Former CIA Director James Woolsey was an adviser to Donald Trump’s campaign. He eventually quit during the transition period, diplomatically suggesting that his role had run its course. But he’s now publicly disclosing something which may have been a factor. Last summer Michael Flynn brought Woolsey along to a meeting with representatives from the Turkish government, where they discussed theoretical plans for abducting Turkish dissident Fethullah Gulen from his home in Pennsylvania and shipping him back to Turkey. During the same meeting, Flynn tried to hire Woolsey as a consultant to his firm, in the name of furthering this plot against Gulen.
April 21, 2017
This may be of some interest to the DOJ official overseeing the FBI’s ongoing counter-intelligence investigation, but as Politico reported, it turns out, she’s leaving her post.
The Justice Department official who is leading the government’s investigation into potential collusion between President Donald Trump’s campaign and the Russian government will step down next month.
Mary McCord, who has served as acting assistant attorney general for national security since October, informed DOJ employees this week that she will be leaving in mid-May, a spokesman confirmed to POLITICO.
DOJ’s National Security Division is leading the agency’s inquiry into possible links between Trump campaign aides and Moscow, as well as the Kremlin’s alleged digital meddling campaign during the 2016 presidential race. This does not mean that the investigation is over, but Rachel spoke about this last night with Matthew Miller, a former Justice Department spokesperson, who raised an under-appreciated point.
McCord, who’s now stepping down for reasons that haven’t been publicly disclosed, is a career Justice Department official, not a political appointee, who’s had a hands-on, day-to-day oversight role in the counter-intelligence investigation. Once she steps down, it’s possible, if not likely, that the DOJ will replace her with a political appointee, chosen by Team Trump, at least temporarily.
You see the problem: Team Trump is the subject of the investigation Mary McCord has helped lead.

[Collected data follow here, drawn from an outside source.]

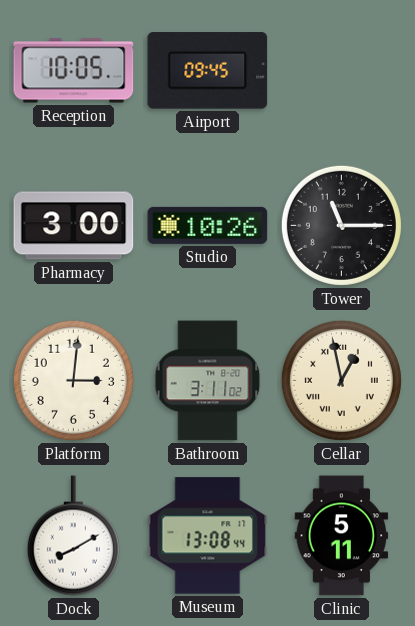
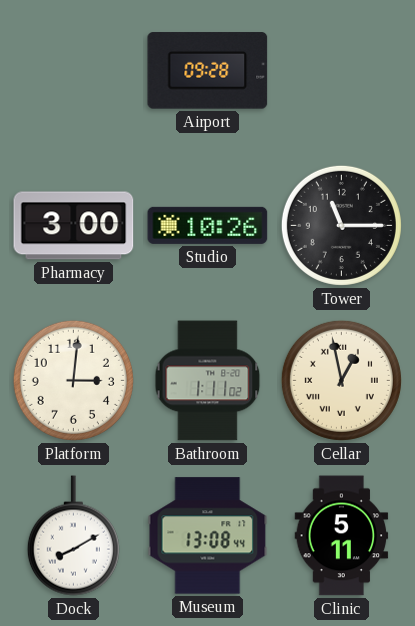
Reception: 10:05 -> none
Airport: 09:45 -> 09:28
Bathroom: 3:11 -> 1:11
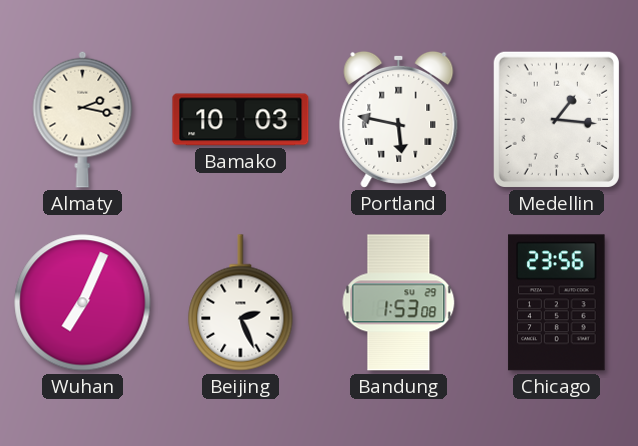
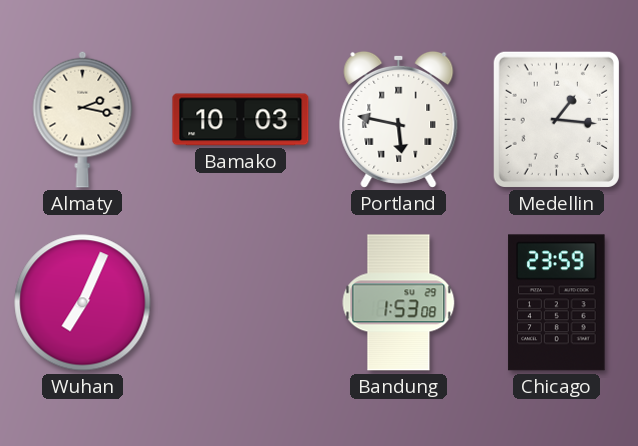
Beijing: 2:26 -> none
Chicago: 23:56 -> 23:59
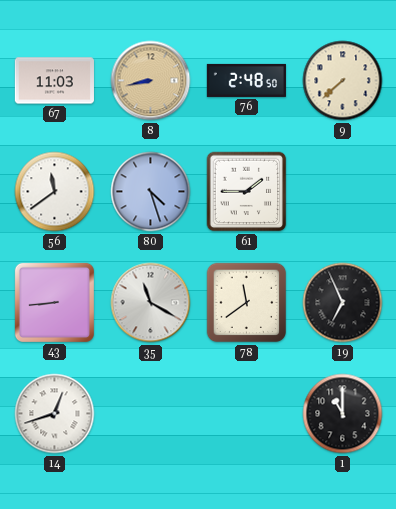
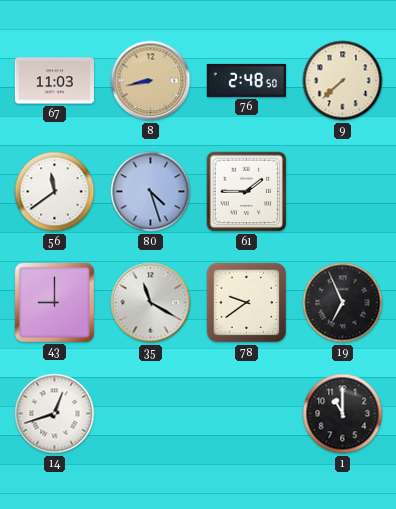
43: 8:44 -> 9:00
78: 11:39 -> 9:39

Indeed, Attorney General Jeff Sessions, who’s been accused of lying under oath about his own communications with Russian officials, has recused himself from the investigation, but it may soon fall to him to choose McCord’s acting successor.
It’s why Matthew Miller said last night, “I think it would be hugely troubling if [the Trump administration] put a political appointee, who had not been nominated, not been confirmed by the Senate into this job to investigate the president…. Eventually, I think it has to be a special counsel, but short of that, it has to be an acting career person until someone can be confirmed by the Senate.”